ITS GPU tracking
- General priorities:
- Focusing on porting all of what is possible on the device, extending the state of the art, and minimising computing on the host.
- Optimizations via intelligent scheduling and multi-streaming can happen right after.
- Kernel-level optimisations to be investigated.
- Neighbour finding ported: (#13636)
- We have our "first" non-deterministic effect due to the ranking of the Cells subject to concurrency ~per-mille.
- Deterministic mode implies now <<<1,1>>> settings to restore 1:1 coherence with CPU.

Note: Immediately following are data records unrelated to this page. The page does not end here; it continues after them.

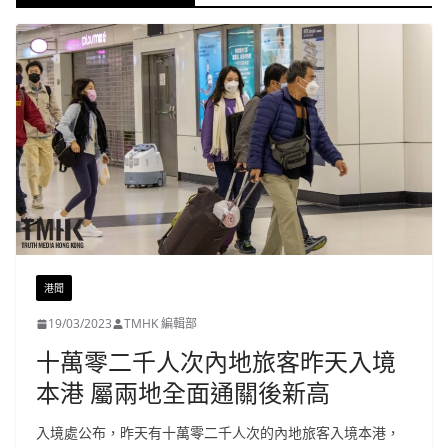
港聞
19/03/2023
TMHK 編輯部
十萬零二千人次內地旅客昨天入境
本港 屬兩地全面通關後新高
入境處公布，昨天有十萬零二千人次的內地旅客入境本港，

- Will leave it as it is for now; the overall impact and possible action will be evaluated once the porting is fully finalised.
- Cell finding ported: (#13653)
- no concurrence: deterministic out of the box.
- PbPb: 1.5x faster than CPU already, with single stream serialization+deterministic flags, factors more expected by multi-streaming on the different layers.
- TODO:
- Tracklet finding to be ported back: work in progress right now.
- Reproducer for HIP bug on multi-threaded track fitting: no progress yet.
- Move more of the track-finding tricky steps on GPU: no progress yet.
- Fix possible execution issues and known discrepancies when using
gpu-reco-workflow
: no progress yet; will start after the tracklet finding is ported.
DCAFitterGPU
- Deterministic approach via using
SMatrixGPU
on the host, under particular configuration: no progress yet.